Slicing a string to get a substring
D's strings are actually just an array of characters. This means any operation that you can do on arrays, also works on strings. However, since string is a UTF-8 array, there are some behaviors that you may find surprising. Here, you'll get a substring by slicing and discuss potential pitfalls.
How to do it…
Let's try to get a substring from a string using the following steps:
Declare a string as follows:
string s = "月明かり is some Japanese text.";
Get the correct index for start and end. You'll get the Japanese text out by searching the string for the first space, and slice up to that point by using the following code:
import std.string; string japaneseText = s[0 .. s.indexOf(" ")];
Loop over the string, looking at the UTF-8 code units as well as the Unicode code points. So, you can see the difference in your string by using the following code:
import std.stdio; foreach(idx, char c; japaneseText) writefln("UTF-8 Code unit at index %d is %d", idx, c); foreach(dchar c; japaneseText) writefln("UTF-32 code unit with value %d is %c", c, c);
The program will print out more code units in UTF-8 than in dchars
, because the Japanese text is composed of multibyte characters, unlike English text.
How it works…
D's implementations of strings uses Unicode. Unicode is a complicated standard that could take up a whole book on its own, but you can use it in D knowing just some basics. D string, as well as D source code, uses UTF-8 encoding. This means you can paste in text from any language into a D source file and process it with D code.
However, UTF-8 has a complication; the length of a single code point is variable. Often, one code point is one character, though Unicode's complexity means graphemes (that is, what you might also call a visible character) may consist of more than one code point! For English text, UTF-8 beautifully maps directly to ASCII, which means that one code unit is one character. However, for other languages, there are too many characters to express in one byte. Japanese is one example where all the characters are multibyte in UTF-8.
So, while there are only four characters in your program, if you slice from s[0 .. 4]
, you won't get all four characters. D's slice operator works on code units. You'll get a partial result here, which may not be usable.

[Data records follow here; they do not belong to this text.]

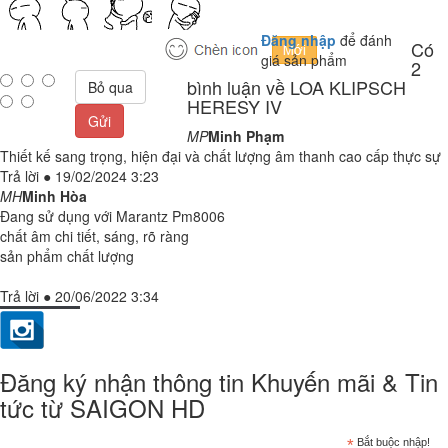
Đăng nhập
để đánh
Có
giá sản phẩm
2
bình luận về LOA KLIPSCH
Bỏ qua
HERESY IV
Gửi
MP
Minh Phạm
Thiết kế sang trọng, hiện đại và chất lượng âm thanh cao cấp thực sự
Trả lời
●
19/02/2024 3:23
MH
Minh Hòa
Đang sử dụng với Marantz Pm8006
chất âm chi tiết, sáng, rõ ràng
sản phẩm chất lượng
Trả lời
●
20/06/2022 3:34
Đăng ký nhận thông tin Khuyến mãi & Tin
tức từ SAIGON HD
*
Bắt buộc nhập!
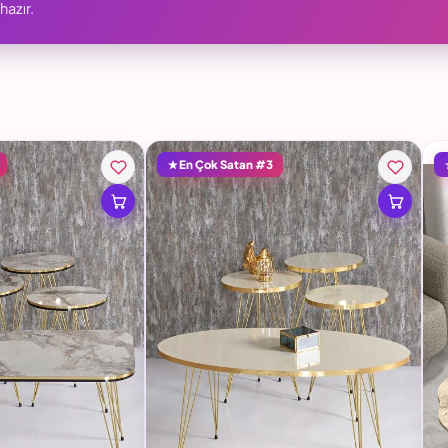
azır.
En Çok Satan #3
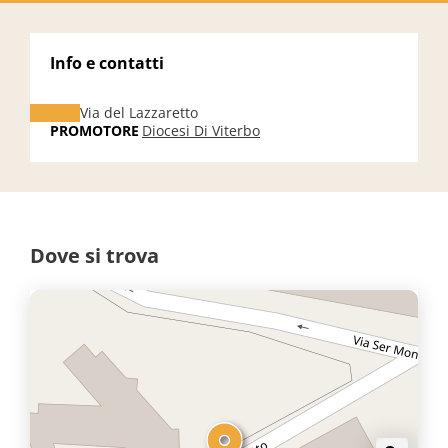
Info e contatti
Via del Lazzaretto
PROMOTORE
Diocesi Di Viterbo
Dove si trova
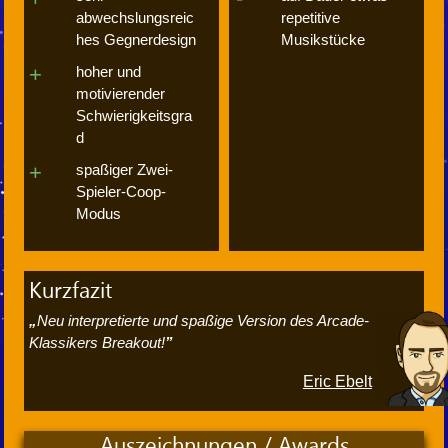
abwechslungsreic
repetitive
hes Gegnerdesign
Musikstücke
hoher und
motivierender
Schwierigkeitsgra
d
spaßiger Zwei-
Spieler-Coop-
Modus
Kurzfazit
Neu interpretierte und spaßige Version des Arcade-
Klassikers Breakout!
Eric Ebelt
Auszeichnungen / Awards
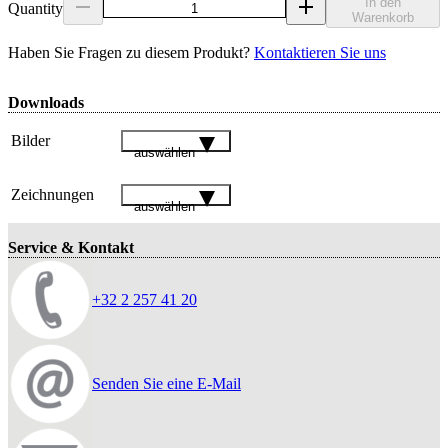
In den
Quantity
Warenkorb
Haben Sie Fragen zu diesem Produkt?
Kontaktieren Sie uns
Downloads
Bilder
auswählen
Zeichnungen
auswählen
Service & Kontakt
+32 2 257 41 20
Senden Sie eine E-Mail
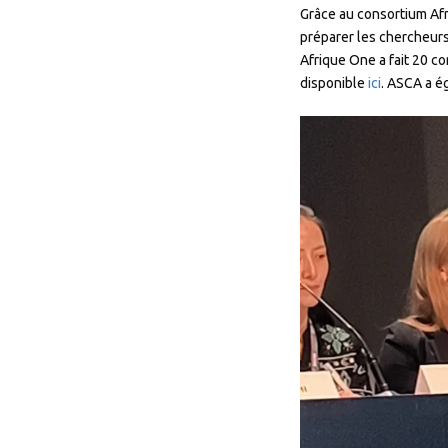
Grâce au consortium Afr
préparer les chercheurs
Afrique One a fait 20 
disponible
ici
. ASCA a é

Instead, you found the correct index by using the standard library function indexOf
. This searches the string for the given substring and returns the index, or -1 if it could not be found. The slice [start .. end]
goes from start, including it, to the end, not including that. So, [0 .. indexOf(…)]
goes from the start, up to, but not including, the space. This slice is safe to use, even if it contains multibyte characters.
Finally, you looped over the Japanese text to examine the encodings. The foreach
loop understands UTF encoding. The first variant asks for characters, or UTF-8 code units, and yields them without decoding. The second variant asks for dchars
, which are UTF-32 code units that are numerically equivalent to Unicode code points. Asking for dchars
is slower than iterating over chars
, but has the advantage of removing much of the complexity of handling multibyte characters. The second loop prints only one entry per Japanese character, or any other character that cannot be encoded in a single UTF-8 unit.
There's more…
D also supports UTF-16 and UTF-32 strings. These are typed wstring
and dstring
, respectively. Let's look at each of these as follows:
wstring
: This is very useful on Windows, because the Windows operating system natively works with UTF-16.dstring
: This eats a lot of memory, about 4 times more than strings for English text, but sidesteps some of the issues discussed here. The reason is that each array index corresponds to one Unicode code point.